Axtrics Solutions Pvt Ltd specializes in healthcare consulting and technology services, assisting businesses in digital transformation across more than 10 countries globally. With over 500 skilled professionals, the company leverages innovative technologies to deliver customized solutions that enhance customer engagement and drive revenue growth. Axtrics is a leading global BPO enterprise, offering comprehensive back-office and customer-facing services to support the entire customer lifecycle.
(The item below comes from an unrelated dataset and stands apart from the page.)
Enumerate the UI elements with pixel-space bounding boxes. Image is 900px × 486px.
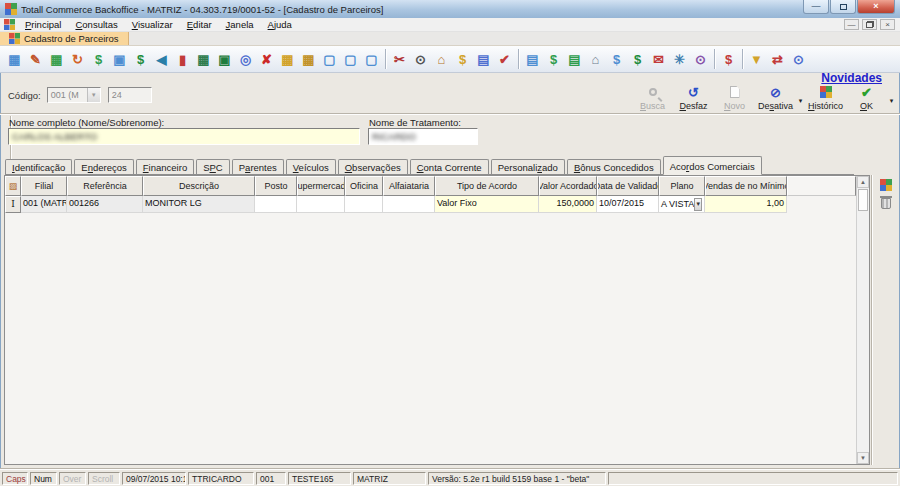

The organization serves a wide range of industries, applying proven methodologies and integrated IT solutions to address professional challenges effectively.

Key Responsibilities :

  • Review, analyze, and manage denied, rejected, or underpaid insurance claims.
  • Identify the reason for denials (coding errors, eligibility issues, documentation gaps, policy limits, etc.) and take appropriate corrective action.
  • Prepare and submit corrected or appeal claims to insurance payers.
  • Monitor accounts receivable aging and prioritize follow-up on high-value or high-priority denials.
  • Communicate with insurance companies, patients, and internal teams to resolve payment discrepancies.
  • Maintain detailed documentation of denials, follow-ups, and resolutions.
  • Collaborate with coding, billing, and clinical teams to minimize future denials and improve claim accuracy.
  • Generate reports on denial trends, recovery rates, and AR performance metrics.
  • Ensure compliance with HIPAA, payer guidelines, and healthcare billing regulations.
  • Support month-end and year-end reporting related to AR and denials.

Qualifications :

  • Bachelor's degree in Accounting, Finance, Healthcare Administration, or related field preferred.
  • 6 months –2 years of experience in medical billing, accounts receivable, or denial management.
  • Strong knowledge of CPT, ICD-10 coding, insurance policies, and payer rules.
  • Experience with medical billing software (Epic, Cerner, Meditech, etc.) and MS Office.
  • Key Competencies :

  • Problem-solving and critical thinking to identify root causes of denials.
  • Time management and prioritization for high-volume claim resolution.